SerendipityJane · 21/01/2025 17:59

Maybe an elf is also an MNetter ?

Pronoun policing in hobby groups
Chersfrozenface · 21/01/2025 17:59

StiffyByngsDogBartholomew · 21/01/2025 17:53

To be fair I was answering the poster who was asking if anyone that worked with trans men thought "they were particularly nasty to women in general". I didn't post to give my experiences of how my particular workplace would deal but to answer your question..

  1. i don't know as I've never seen either of them use the loo
  2. you'd be in trouble and facing disciplinary procedures most likely
  3. and 4 and 5 they wouldn't need to demand pronouns because of my answer to number 2

you could chance your arm but our union wouldn't protect you as they are fully on board with it all. So you'd be on your own. Any of us that are GC whisper quietly in corners with only trusted colleagues where you know you won't be overheard, your words misrepresented and reported to professional standards. And I need to pay my mortgage. So all I can do in my own quiet way is not put my pronouns on the staff directory/my emails and refer to those members of staff very carefully by their name or "they", avoiding the s/he issue.

Edited

So no nasty coercion at all, then? /Sarcasm off

StiffyByngsDogBartholomew · 21/01/2025 18:02

So all I can do in my own quiet way is not put my pronouns on the staff directory/my emails
abd even this small thing is quite a stand in our workplace where almost everyone puts the everywhere, generally to virtue signal. Melania Bloggs, my pronouns are her/she when that's quite obvious from the female first name. Barely anyone's entry has an ambiguous first name and they always match the gender of the Christian name.

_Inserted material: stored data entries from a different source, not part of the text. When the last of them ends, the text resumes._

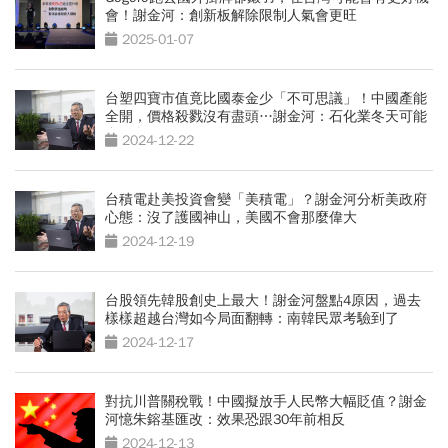
會！謝金河：創新板解除限制人氣會更旺
2025-01-07
台塑四寶市值竟比國泰金少「不可思議」！中國產能
全開，價格殺戮沒有盡頭…謝金河：石化業冬天可能
會很久
2024-12-22
台積電赴美投資會變「美積電」？謝金河分析美政府
心態：沒了護國神山，美國不會那麼偉大
2024-12-19
台股領先韓股創史上最大！謝金河盤點4原因，過去
樣樣超越台灣如今局面翻轉：南韓民眾考驗到了
2024-12-17
對抗川普關稅戰！中國擬放手人民幣大幅貶值？謝金
河憶朱鎔基匯改：效果恐跟30年前相反
2024-12-13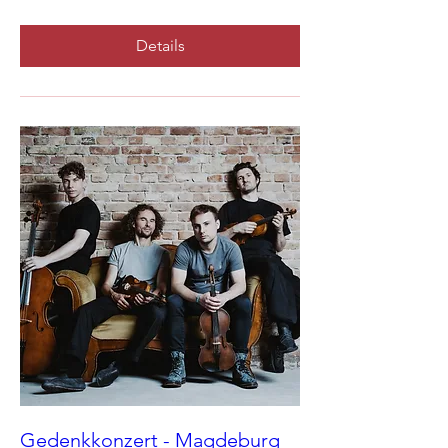
Details
Gedenkkonzert - Magdeburg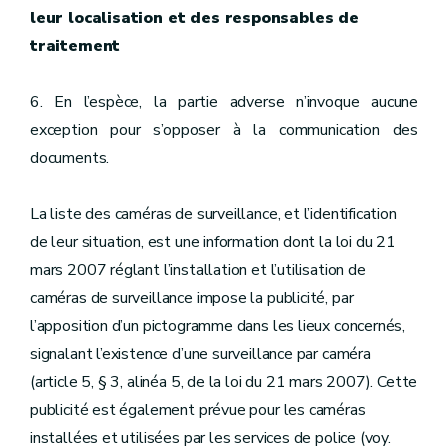
leur localisation et des responsables de
traitement
6. En l’espèce, la partie adverse n’invoque aucune
exception pour s’opposer à la communication des
documents.
La liste des caméras de surveillance, et l’identification
de leur situation, est une information dont la loi du 21
mars 2007 réglant l’installation et l’utilisation de
caméras de surveillance impose la publicité, par
l’apposition d’un pictogramme dans les lieux concernés,
signalant l’existence d’une surveillance par caméra
(article 5, § 3, alinéa 5, de la loi du 21 mars 2007). Cette
publicité est également prévue pour les caméras
installées et utilisées par les services de police (voy.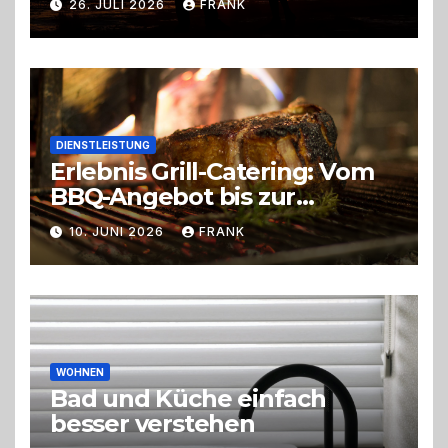
26. JULI 2026
FRANK
DIENSTLEISTUNG
Erlebnis Grill-Catering: Vom
BBQ-Angebot bis zur
perfekten Eventorganisation
10. JUNI 2026
FRANK
Trend zu Outdoor-Events,
Erlebnisgastronomie und
Live-Cooking
WOHNEN
Bad und Küche einfach
besser verstehen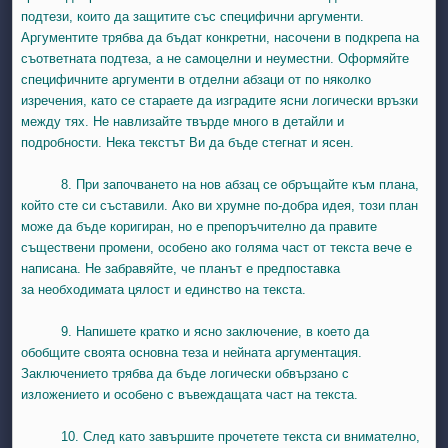
подтези, които да защитите със специфични аргументи.
Аргументите трябва да бъдат конкретни, насочени в подкрепа на
съответната подтеза, а не самоцелни и неуместни. Оформяйте
специфичните аргументи в отделни абзаци от по няколко
изречения, като се стараете да изградите ясни логически връзки
между тях. Не навлизайте твърде много в детайли и
подробности. Нека текстът Ви да бъде стегнат и ясен.
8. При започването на нов абзац се обръщайте към плана,
който сте си съставили. Ако ви хрумне по-добра идея, този план
може да бъде коригиран, но е препоръчително да правите
съществени промени, особено ако голяма част от текста вече е
написана. Не забравяйте, че планът е предпоставка
за необходимата цялост и единство на текста.
9. Напишете кратко и ясно заключение, в което да
обобщите своята основна теза и нейната аргументация.
Заключението трябва да бъде логически обвързано с
изложението и особено с въвеждащата част на текста.
10. След като завършите прочетете текста си внимателно,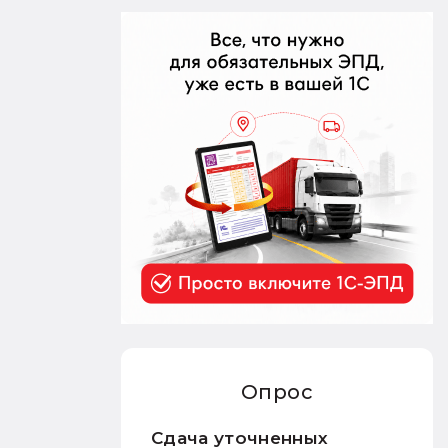
Опрос
Сдача уточненных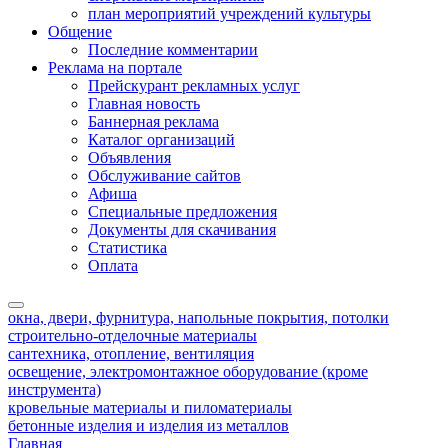
план мероприятий учреждений культуры
Общение
Последние комментарии
Реклама на портале
Прейскурант рекламных услуг
Главная новость
Баннерная реклама
Каталог организаций
Объявления
Обслуживание сайтов
Афиша
Специальные предложения
Документы для скачивания
Статистика
Оплата
окна, двери, фурнитура, напольные покрытия, потолки
строительно-отделочные материалы
сантехника, отопление, вентиляция
освещение, электромонтажное оборудование (кроме
инструмента)
кровельные материалы и пиломатериалы
бетонные изделия и изделия из металлов
Главная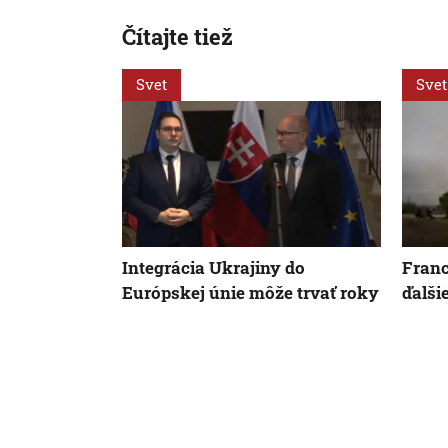
Čítajte tiež
Svet
Svet
Integrácia Ukrajiny do
Franc
Európskej únie môže trvať roky
ďalši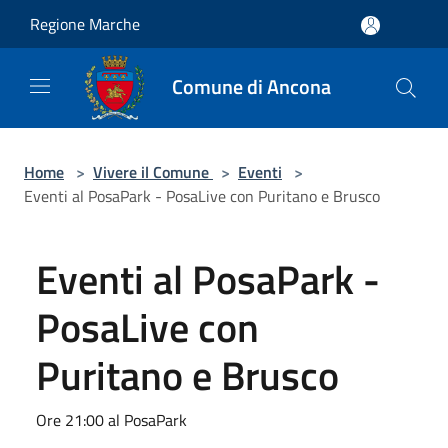
Salta al contenuto principale
Regione Marche
Comune di Ancona
Home
>
Vivere il Comune
>
Eventi
>
Eventi al PosaPark - PosaLive con Puritano e Brusco
Eventi al PosaPark -
PosaLive con
Puritano e Brusco
Ore 21:00 al PosaPark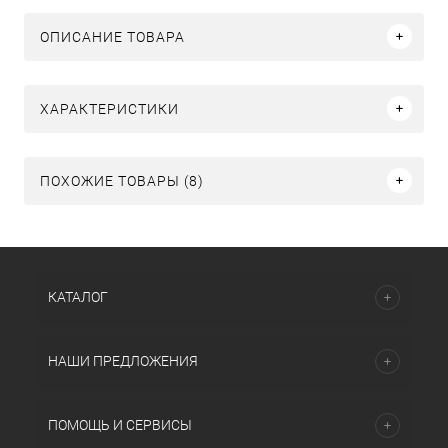
ОПИСАНИЕ ТОВАРА
ХАРАКТЕРИСТИКИ
ПОХОЖИЕ ТОВАРЫ (8)
КАТАЛОГ
НАШИ ПРЕДЛОЖЕНИЯ
ПОМОЩЬ И СЕРВИСЫ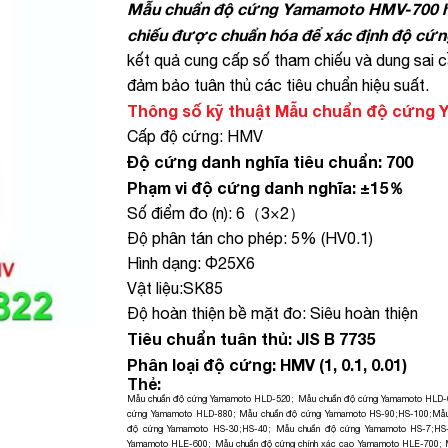
Mẫu chuẩn độ cứng Yamamoto HMV-700 hay
chiếu được chuẩn hóa để xác định độ cứng
kết quả cung cấp số tham chiếu và dung sai 
đảm bảo tuân thủ các tiêu chuẩn hiệu suất.
Thông số kỹ thuật
Mẫu chuẩn độ cứng 
Cấp độ cứng: HMV
Độ cứng danh nghĩa tiêu chuẩn: 700
Phạm vi độ cứng danh nghĩa: ±15％
Số điểm đo (n): 6（3×2）
Độ phân tán cho phép: 5% (HV0.1)
Hình dạng: Φ25X6
Vật liệu:SK85
Độ hoàn thiện bề mặt đo: Siêu hoàn thiện
Tiêu chuẩn tuân thủ: JIS B 7735
Phân loại độ cứng: HMV (1, 0.1, 0.01)
Thẻ:
Mẫu chuẩn độ cứng Yamamoto HLD-520
;
Mẫu chuẩn độ cứng Yamamoto HLD-
cứng Yamamoto HLD-880
;
Mẫu chuẩn độ cứng Yamamoto HS-90;HS-100
;
Mẫu
độ cứng Yamamoto HS-30;HS-40
;
Mẫu chuẩn độ cứng Yamamoto HS-7;HS
Yamamoto HLE-600
;
Mẫu chuẩn độ cứng chính xác cao Yamamoto HLE-700
;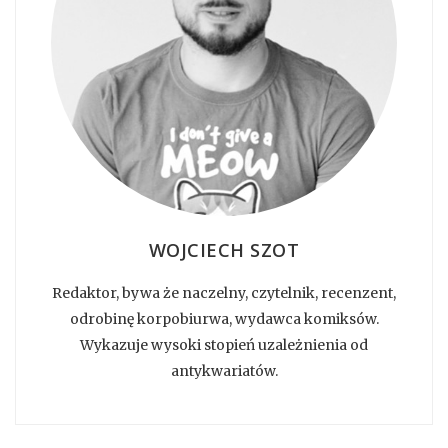
WOJCIECH SZOT
Redaktor, bywa że naczelny, czytelnik, recenzent,
odrobinę korpobiurwa, wydawca komiksów.
Wykazuje wysoki stopień uzależnienia od
antykwariatów.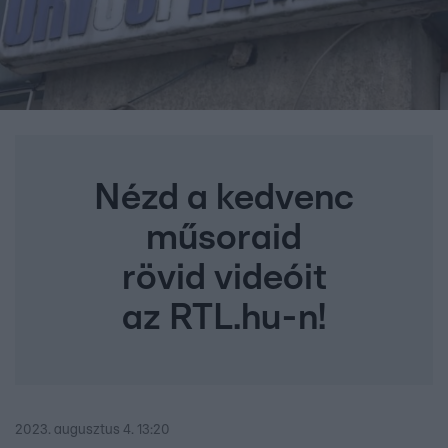
Nézd a kedvenc
műsoraid
rövid videóit
az RTL.hu-n!
2023. augusztus 4. 13:20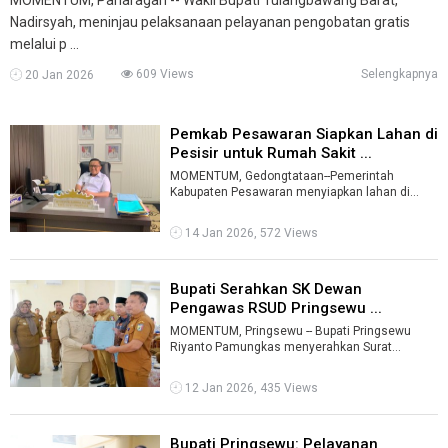
Nadirsyah, meninjau pelaksanaan pelayanan pengobatan gratis
melalui p ...
609 Views
Selengkapnya
20 Jan 2026
Pemkab Pesawaran Siapkan Lahan di
Pesisir untuk Rumah Sakit ...
MOMENTUM, Gedongtataan--Pemerintah
Kabupaten Pesawaran menyiapkan lahan di
daerah pesisir untuk pembangunan rumah
sakit.Wakil ...
14 Jan 2026, 572 Views
Bupati Serahkan SK Dewan
Pengawas RSUD Pringsewu ...
MOMENTUM, Pringsewu -- Bupati Pringsewu
Riyanto Pamungkas menyerahkan Surat
Keputusan (SK) Dewan Pengawas Rumah Sakit
Um ...
12 Jan 2026, 435 Views
Bupati Pringsewu: Pelayanan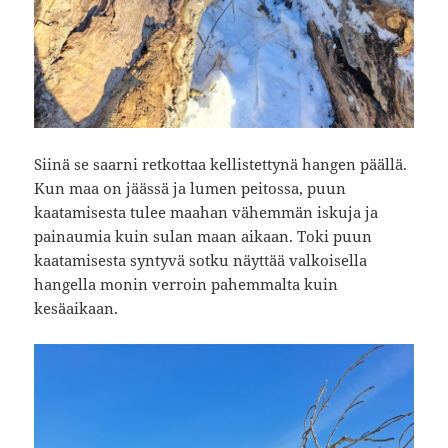
Siinä se saarni retkottaa kellistettynä hangen päällä.
Kun maa on jäässä ja lumen peitossa, puun
kaatamisesta tulee maahan vähemmän iskuja ja
painaumia kuin sulan maan aikaan. Toki puun
kaatamisesta syntyvä sotku näyttää valkoisella
hangella monin verroin pahemmalta kuin
kesäaikaan.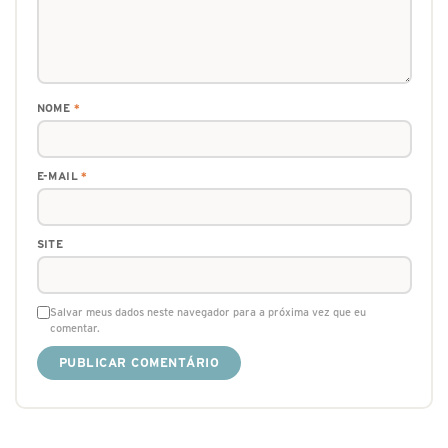
NOME
*
E-MAIL
*
SITE
Salvar meus dados neste navegador para a próxima vez que eu
comentar.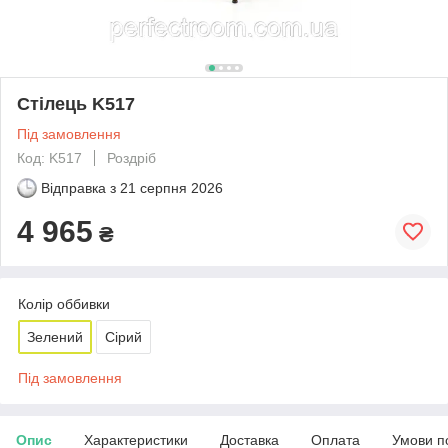
Стілець K517
Під замовлення
Код: K517
Роздріб
Відправка з
21 серпня 2026
4 965
₴
Колір оббивки
Зелений
Сірий
Під замовлення
Опис
Характеристики
Доставка
Оплата
Умови п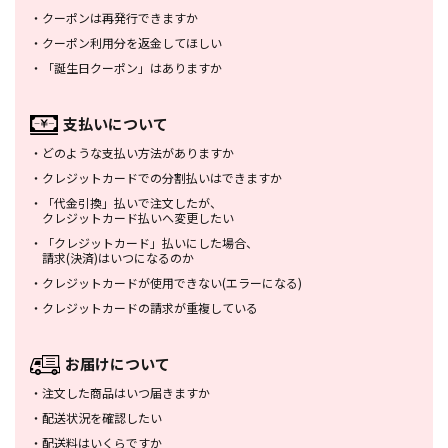
・
クーポンは再発行できますか
・
クーポン利用分を返金してほしい
・
「誕生日クーポン」はありますか
支払いについて
・
どのような支払い方法がありますか
・
クレジットカードでの分割払いは
できますか
・
「代金引換」払いで注文したが、
クレジットカード払いへ変更したい
・
「クレジットカード」払いにした場合、
請求(決済)はいつになるのか
・
クレジットカードが使用できない
(エラーになる)
・
クレジットカードの請求が重複している
お届けについて
・
注文した商品はいつ届きますか
・
配送状況を確認したい
・
配送料はいくらですか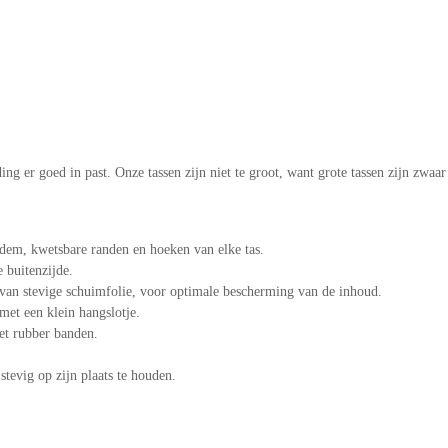
 er goed in past. Onze tassen zijn niet te groot, want grote tassen zijn zwaar 
dem, kwetsbare randen en hoeken van elke tas.
e buitenzijde.
 van stevige schuimfolie, voor optimale bescherming van de inhoud.
 met een klein hangslotje.
met rubber banden.
tevig op zijn plaats te houden.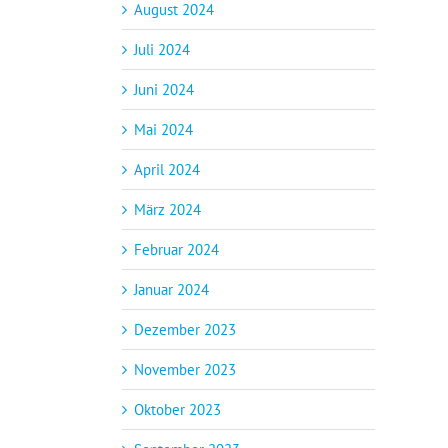
August 2024
Juli 2024
Juni 2024
Mai 2024
April 2024
März 2024
Februar 2024
Januar 2024
Dezember 2023
November 2023
Oktober 2023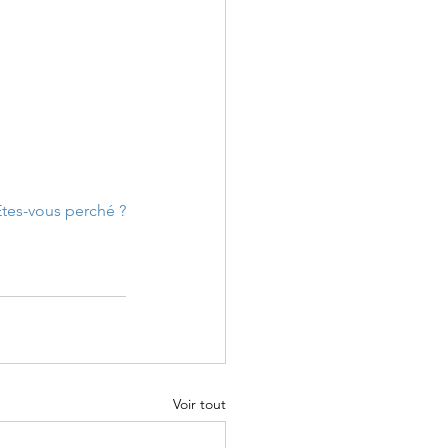
Etes-vous perché ?
Voir tout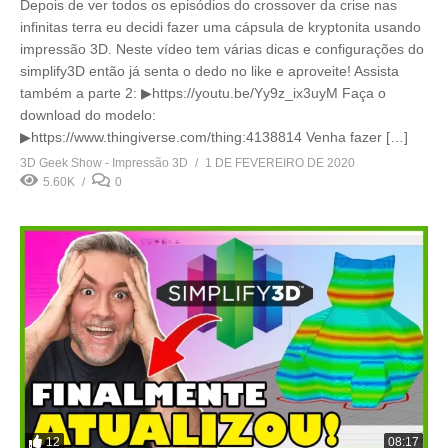
Depois de ver todos os episódios do crossover da crise nas
infinitas terra eu decidi fazer uma cápsula de kryptonita usando
impressão 3D. Neste vídeo tem várias dicas e configurações do
simplify3D então já senta o dedo no like e aproveite! Assista
também a parte 2: ▶https://youtu.be/Yy9z_ix3uyM Faça o
download do modelo:
▶https://www.thingiverse.com/thing:4138814 Venha fazer […]
3D Geek Show - Impressão 3D
1 DE FEVEREIRO DE 2020
5.60K
0
12
08:17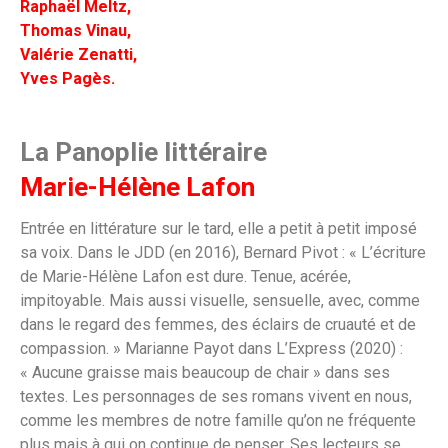
Raphaël Meltz,
Thomas Vinau,
Valérie Zenatti,
Yves Pagès.
La Panoplie littéraire
Marie-Hélène Lafon
Entrée en littérature sur le tard, elle a petit à petit imposé
sa voix. Dans le JDD (en 2016), Bernard Pivot : « L’écriture
de Marie-Hélène Lafon est dure. Tenue, acérée,
impitoyable. Mais aussi visuelle, sensuelle, avec, comme
dans le regard des femmes, des éclairs de cruauté et de
compassion. » Marianne Payot dans L’Express (2020) :
« Aucune graisse mais beaucoup de chair » dans ses
textes. Les personnages de ses romans vivent en nous,
comme les membres de notre famille qu’on ne fréquente
plus mais à qui on continue de penser. Ses lecteurs se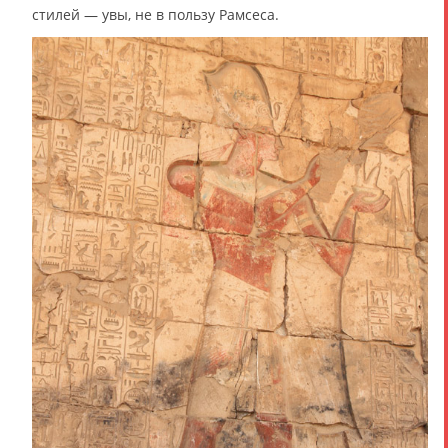
стилей — увы, не в пользу Рамсеса.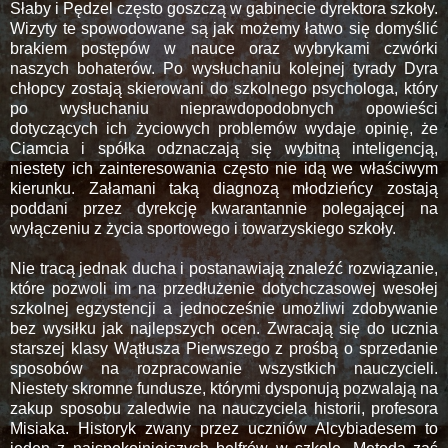
Słaby i Pędzel często goszczą w gabinecie dyrektora szkoły.
Wizyty te spowodowane są jak możemy łatwo się domyślić
brakiem postępów w nauce oraz wybrykami czwórki
naszych bohaterów. Po wysłuchaniu kolejnej tyrady Dyra
chłopcy zostają skierowani do szkolnego psychologa, który
po wysłuchaniu nieprawdopodobnych opowieści
dotyczących ich życiowych problemów wydaje opinię, że
Ciamcia i spółka odznaczają się wybitną inteligencją,
niestety ich zainteresowania często nie idą we właściwym
kierunku. Załamani taką diagnozą młodzieńcy zostają
poddani przez dyrekcję kwarantannie polegającej na
wyłączeniu z życia sportowego i towarzyskiego szkoły.
Nie tracą jednak ducha i postanawiają znaleźć rozwiązanie,
które pozwoli im na przedłużenie dotychczasowej wesołej
szkolnej egzystencji a jednocześnie umożliwi zdobywanie
bez wysiłku jak najlepszych ocen. Zwracają się do ucznia
starszej klasy Wątłusza Pierwszego z prośbą o sprzedanie
sposobów na rozpracowanie wszystkich nauczycieli.
Niestety skromne fundusze, którymi dysponują pozwalają na
zakup sposobu zaledwie na nauczyciela historii, profesora
Misiaka. Historyk zwany przez uczniów Alcybiadesem to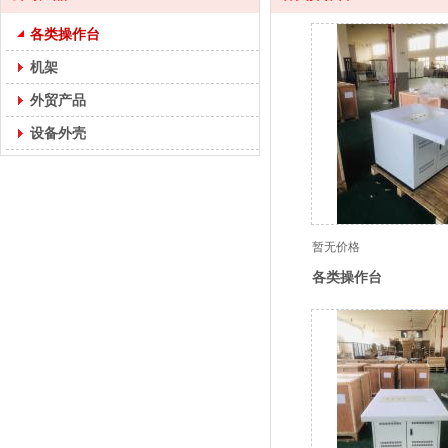
各类操作台
机架
外贸产品
设备外壳
暂无价格
各类操作台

TWETMIRF · 21/01/2025 18:03

SerendipityJane · 21/01/2025 17:59

Maybe an elf is also an MNetter ?

I think Anna would get on well here

StiffyByngsDogBartholomew · 21/01/2025 18:04

Chersfrozenface · 21/01/2025 17:59

So no nasty coercion at all, then? /Sarcasm off

Not by the members of staff themselves but by our employer. If I "misgendered" one of them there is just as good a chance that someone else would report me for it rather than the individuals themselves as that is unfortunately very much the culture in our sector.